== Provided records ==

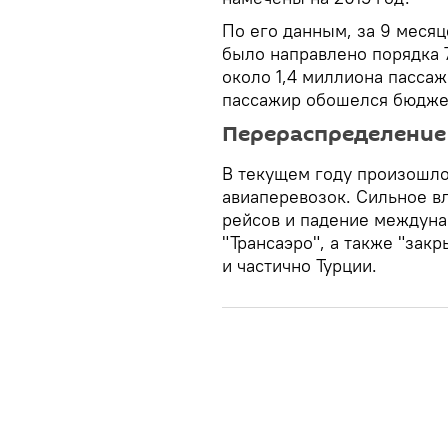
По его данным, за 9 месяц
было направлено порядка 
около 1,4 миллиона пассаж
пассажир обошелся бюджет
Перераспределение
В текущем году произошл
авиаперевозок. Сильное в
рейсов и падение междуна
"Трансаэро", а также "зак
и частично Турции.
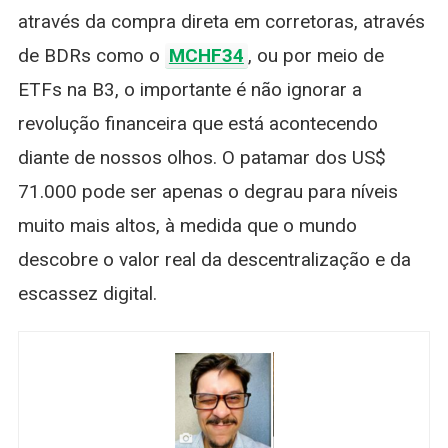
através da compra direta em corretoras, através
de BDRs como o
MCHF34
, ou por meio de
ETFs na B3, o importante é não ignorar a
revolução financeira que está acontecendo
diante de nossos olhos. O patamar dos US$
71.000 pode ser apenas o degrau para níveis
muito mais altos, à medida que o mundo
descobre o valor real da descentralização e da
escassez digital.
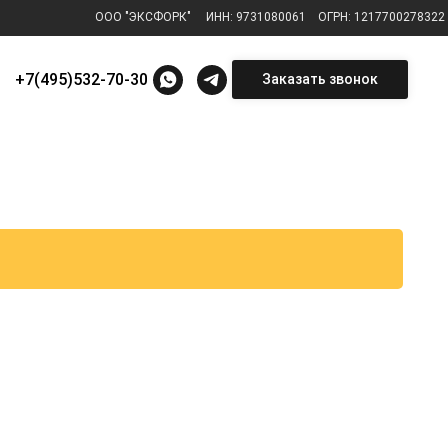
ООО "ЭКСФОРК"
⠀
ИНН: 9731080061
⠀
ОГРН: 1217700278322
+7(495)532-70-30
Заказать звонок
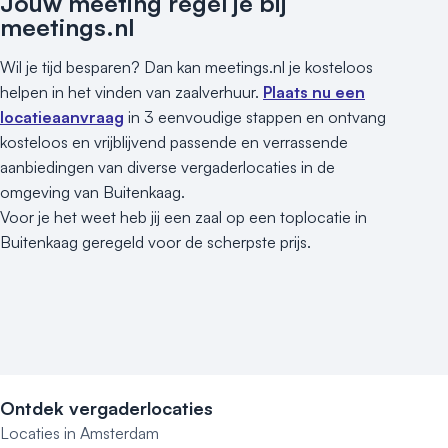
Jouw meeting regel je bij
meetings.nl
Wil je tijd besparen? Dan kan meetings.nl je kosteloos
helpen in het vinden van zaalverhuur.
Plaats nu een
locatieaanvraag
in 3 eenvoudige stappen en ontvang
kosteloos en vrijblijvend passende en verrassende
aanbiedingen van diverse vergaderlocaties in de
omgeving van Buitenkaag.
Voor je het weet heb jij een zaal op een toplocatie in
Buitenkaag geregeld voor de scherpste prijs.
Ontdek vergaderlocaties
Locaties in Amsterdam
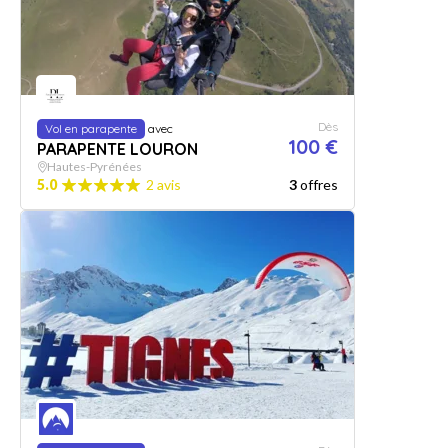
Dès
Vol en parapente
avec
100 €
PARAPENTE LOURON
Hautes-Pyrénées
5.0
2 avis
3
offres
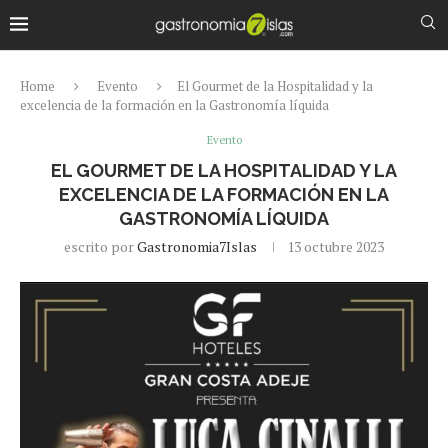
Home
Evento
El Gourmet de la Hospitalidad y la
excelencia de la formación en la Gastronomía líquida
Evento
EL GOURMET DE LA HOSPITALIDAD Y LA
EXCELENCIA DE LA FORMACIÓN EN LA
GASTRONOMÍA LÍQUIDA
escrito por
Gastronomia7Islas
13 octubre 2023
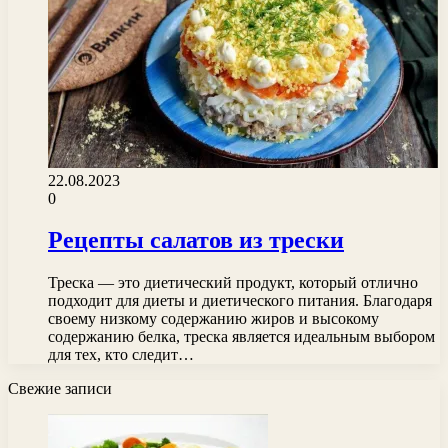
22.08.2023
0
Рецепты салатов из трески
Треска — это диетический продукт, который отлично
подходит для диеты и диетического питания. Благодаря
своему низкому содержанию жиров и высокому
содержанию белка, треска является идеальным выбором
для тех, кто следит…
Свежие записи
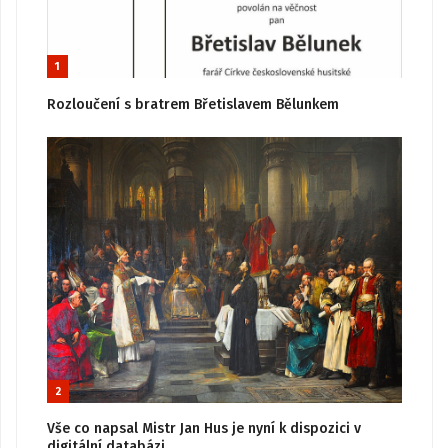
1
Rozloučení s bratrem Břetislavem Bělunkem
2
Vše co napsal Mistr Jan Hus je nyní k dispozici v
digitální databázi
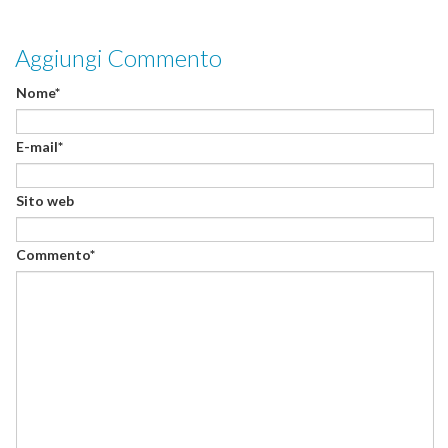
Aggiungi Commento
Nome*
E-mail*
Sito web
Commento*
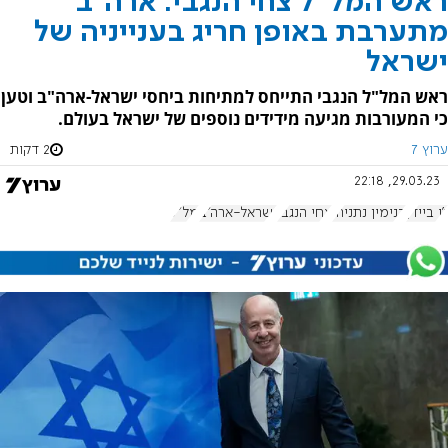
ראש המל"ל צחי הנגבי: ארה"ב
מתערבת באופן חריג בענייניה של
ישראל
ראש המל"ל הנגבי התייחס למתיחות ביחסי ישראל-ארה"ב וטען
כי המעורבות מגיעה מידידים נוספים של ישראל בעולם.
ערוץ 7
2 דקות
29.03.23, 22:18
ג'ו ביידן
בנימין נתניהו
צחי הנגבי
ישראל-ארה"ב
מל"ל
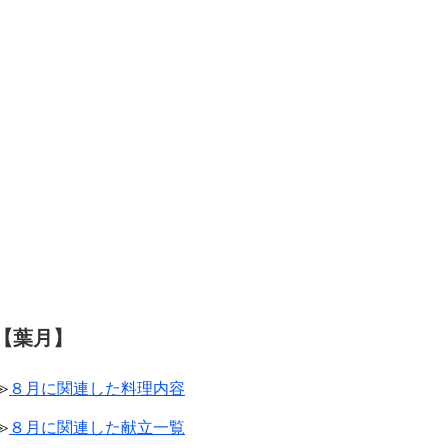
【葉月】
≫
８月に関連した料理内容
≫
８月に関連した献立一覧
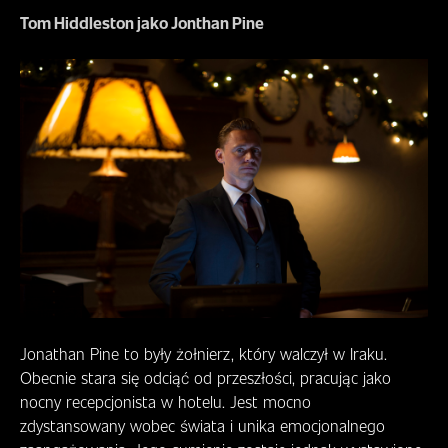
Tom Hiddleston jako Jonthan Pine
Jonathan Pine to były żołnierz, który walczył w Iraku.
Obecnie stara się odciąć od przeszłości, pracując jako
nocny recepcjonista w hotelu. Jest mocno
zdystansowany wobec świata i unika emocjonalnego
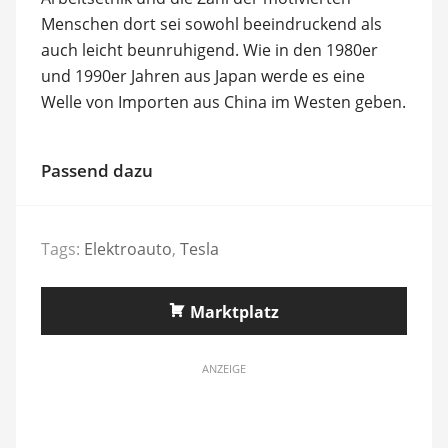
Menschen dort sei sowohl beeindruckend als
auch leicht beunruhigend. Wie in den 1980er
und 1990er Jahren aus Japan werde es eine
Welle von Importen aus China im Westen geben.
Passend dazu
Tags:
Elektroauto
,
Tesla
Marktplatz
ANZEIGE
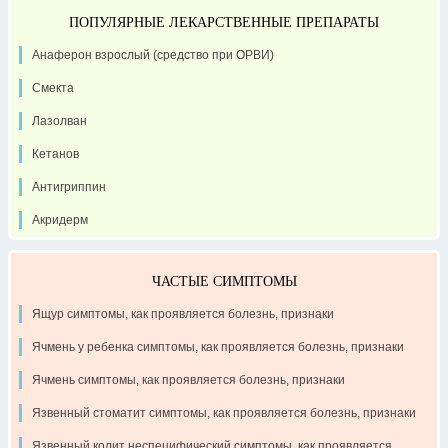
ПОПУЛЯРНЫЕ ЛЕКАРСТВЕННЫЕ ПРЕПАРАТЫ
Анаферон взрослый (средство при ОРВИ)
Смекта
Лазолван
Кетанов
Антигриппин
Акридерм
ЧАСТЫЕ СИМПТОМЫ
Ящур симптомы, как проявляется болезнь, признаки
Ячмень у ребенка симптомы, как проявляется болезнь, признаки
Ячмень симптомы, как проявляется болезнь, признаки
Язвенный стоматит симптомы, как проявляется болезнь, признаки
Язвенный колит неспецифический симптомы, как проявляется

===

Exercise directions
Go through the data above and return each line containing the string "Ячмень".

Result below
Ячмень у ребенка симптомы, как проявляется болезнь, признаки
Ячмень симптомы, как проявляется болезнь, признаки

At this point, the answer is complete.